[OpenAFS] Bos server failure

Jeffrey Hutzelman jhutz@cmu.edu
Tue, 16 Nov 2004 00:36:15 -0500


On Monday, November 08, 2004 09:49:32 -0500 Steve Devine <sdevine@msu.edu> 
wrote:

> All,
> Odd problem here.
> I have a file server where the bos server has stopped. It still seems to
> be serving files ok. vlserver is not running either. The last time this
> happened I restarted bosserver and this started a chain reaction of
> Salvaging that never actually stopped. The best solution is a reboot but
> if the server will hold off till tonight I would like to wait untill then
> .. classes are in full swing right now.
>
> SO here is my question .. can I remove SALVAGE.fs and start bosserver
> thereby avoiding the salvage routine? Or can I kill the fileserver
> processs one by one and then restart bosserver?
>
> Or is this an invitation to more headaches.?

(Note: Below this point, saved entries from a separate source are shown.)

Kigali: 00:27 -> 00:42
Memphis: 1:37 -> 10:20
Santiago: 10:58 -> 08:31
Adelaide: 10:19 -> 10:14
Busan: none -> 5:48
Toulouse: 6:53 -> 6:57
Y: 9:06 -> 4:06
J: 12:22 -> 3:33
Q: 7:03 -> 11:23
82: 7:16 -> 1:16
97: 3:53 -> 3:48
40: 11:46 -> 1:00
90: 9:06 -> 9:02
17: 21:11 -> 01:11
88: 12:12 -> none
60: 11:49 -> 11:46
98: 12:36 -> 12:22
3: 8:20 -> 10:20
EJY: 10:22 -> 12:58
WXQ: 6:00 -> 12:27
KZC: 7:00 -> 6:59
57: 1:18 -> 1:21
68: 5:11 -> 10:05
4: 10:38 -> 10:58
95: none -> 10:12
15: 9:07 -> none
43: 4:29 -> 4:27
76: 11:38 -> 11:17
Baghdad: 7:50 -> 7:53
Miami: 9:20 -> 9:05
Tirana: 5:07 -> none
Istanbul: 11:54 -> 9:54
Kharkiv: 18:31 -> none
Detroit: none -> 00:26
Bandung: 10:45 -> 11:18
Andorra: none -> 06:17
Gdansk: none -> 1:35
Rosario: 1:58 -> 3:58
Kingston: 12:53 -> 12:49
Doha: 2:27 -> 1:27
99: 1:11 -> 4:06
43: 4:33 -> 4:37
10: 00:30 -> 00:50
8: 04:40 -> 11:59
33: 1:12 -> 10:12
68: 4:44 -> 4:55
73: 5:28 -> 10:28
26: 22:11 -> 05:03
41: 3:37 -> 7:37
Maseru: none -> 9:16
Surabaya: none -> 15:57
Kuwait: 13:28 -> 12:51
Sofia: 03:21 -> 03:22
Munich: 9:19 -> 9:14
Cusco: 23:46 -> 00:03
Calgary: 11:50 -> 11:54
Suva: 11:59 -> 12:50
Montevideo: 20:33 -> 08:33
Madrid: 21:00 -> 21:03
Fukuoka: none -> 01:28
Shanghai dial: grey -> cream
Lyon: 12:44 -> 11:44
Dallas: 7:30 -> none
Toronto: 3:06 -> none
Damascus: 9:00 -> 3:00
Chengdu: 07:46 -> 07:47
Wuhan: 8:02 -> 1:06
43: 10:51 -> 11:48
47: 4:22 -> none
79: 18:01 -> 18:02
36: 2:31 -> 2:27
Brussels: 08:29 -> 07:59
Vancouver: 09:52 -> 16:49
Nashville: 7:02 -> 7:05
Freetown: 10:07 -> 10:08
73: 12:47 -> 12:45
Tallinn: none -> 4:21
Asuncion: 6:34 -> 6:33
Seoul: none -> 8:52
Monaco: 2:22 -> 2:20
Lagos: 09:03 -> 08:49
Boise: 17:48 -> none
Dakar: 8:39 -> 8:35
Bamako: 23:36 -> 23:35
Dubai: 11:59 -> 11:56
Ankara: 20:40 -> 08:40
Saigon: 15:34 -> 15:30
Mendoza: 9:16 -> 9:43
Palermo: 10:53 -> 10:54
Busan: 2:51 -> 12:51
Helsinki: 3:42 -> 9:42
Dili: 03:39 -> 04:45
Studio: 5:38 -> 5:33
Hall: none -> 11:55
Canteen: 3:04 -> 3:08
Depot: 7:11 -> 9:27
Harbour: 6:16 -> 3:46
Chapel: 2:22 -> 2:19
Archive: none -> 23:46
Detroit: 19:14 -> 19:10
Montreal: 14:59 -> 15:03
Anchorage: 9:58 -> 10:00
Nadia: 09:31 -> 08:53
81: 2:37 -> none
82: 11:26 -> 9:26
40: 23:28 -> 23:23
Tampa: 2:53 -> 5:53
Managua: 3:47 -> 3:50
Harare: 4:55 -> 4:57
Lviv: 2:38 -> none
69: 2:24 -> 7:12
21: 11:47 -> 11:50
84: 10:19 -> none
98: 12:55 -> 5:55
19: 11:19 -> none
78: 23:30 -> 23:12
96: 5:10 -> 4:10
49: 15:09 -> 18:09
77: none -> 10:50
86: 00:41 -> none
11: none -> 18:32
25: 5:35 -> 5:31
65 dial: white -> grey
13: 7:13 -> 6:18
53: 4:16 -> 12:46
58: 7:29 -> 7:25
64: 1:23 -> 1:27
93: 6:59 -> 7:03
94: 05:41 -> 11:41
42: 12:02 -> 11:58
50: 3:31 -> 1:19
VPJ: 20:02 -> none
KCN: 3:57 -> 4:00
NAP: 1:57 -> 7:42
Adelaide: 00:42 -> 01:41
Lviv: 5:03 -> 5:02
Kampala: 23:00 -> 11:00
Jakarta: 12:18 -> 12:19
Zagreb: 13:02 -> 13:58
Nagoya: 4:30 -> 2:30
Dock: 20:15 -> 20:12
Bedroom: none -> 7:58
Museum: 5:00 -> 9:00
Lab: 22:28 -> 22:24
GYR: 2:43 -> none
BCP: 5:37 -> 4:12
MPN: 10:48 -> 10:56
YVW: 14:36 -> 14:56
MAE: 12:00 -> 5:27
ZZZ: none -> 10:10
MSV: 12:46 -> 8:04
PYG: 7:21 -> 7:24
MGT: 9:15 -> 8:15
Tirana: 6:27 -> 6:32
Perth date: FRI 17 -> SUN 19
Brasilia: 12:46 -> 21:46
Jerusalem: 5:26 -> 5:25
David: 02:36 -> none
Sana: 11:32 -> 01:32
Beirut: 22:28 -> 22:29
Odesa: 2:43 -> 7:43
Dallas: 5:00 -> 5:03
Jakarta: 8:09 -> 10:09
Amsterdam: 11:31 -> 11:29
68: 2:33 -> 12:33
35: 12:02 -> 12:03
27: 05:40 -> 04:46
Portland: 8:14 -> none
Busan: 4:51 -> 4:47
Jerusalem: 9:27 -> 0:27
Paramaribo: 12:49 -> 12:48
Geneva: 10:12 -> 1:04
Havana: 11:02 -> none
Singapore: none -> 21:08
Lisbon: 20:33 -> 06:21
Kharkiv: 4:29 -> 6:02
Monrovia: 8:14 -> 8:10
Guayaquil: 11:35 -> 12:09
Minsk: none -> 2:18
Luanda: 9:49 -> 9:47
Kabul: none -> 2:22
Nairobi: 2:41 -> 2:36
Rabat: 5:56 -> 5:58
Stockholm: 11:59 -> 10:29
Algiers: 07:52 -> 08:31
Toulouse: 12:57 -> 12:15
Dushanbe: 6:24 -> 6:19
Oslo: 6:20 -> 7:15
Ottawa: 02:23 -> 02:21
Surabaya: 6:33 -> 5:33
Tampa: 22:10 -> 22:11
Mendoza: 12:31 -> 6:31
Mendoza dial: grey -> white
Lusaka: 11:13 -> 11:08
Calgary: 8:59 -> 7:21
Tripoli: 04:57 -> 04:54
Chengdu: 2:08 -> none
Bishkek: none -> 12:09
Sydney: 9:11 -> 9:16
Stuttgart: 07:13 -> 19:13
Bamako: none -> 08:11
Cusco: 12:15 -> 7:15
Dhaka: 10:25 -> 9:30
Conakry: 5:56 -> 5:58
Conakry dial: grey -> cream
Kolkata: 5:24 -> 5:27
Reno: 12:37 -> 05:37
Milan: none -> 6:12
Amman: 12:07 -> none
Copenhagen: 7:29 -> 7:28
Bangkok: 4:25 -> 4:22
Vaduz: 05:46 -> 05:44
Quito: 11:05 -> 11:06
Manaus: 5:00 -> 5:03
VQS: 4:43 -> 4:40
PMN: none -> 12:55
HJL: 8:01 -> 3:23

Don't do that.  If the bosserver is dead and you try to start a new one, 
then it will not know about the other servers that are still running, and 
will attempt to start new ones.  This is why you were getting the "endless 
salvage" - the fileserver would start up, find out that its port is 
unavailable, and exit.

The safest course of action is to manually kill off any of the remaining 
servers that normally run under the bosserver's control, then restart the 
bosserver (possibly after a reboot).  As long as the other services are 
still working, it is safe to wait arbitrarily long before doing this.

Note that while most of the servers will shut down cleanly if sent SIGTERM, 
the fileserver is special and needs to be sent SIGQUIT to make it shut down.

-- Jeffrey T. Hutzelman (N3NHS) <jhutz+@cmu.edu>
   Sr. Research Systems Programmer
   School of Computer Science - Research Computing Facility
   Carnegie Mellon University - Pittsburgh, PA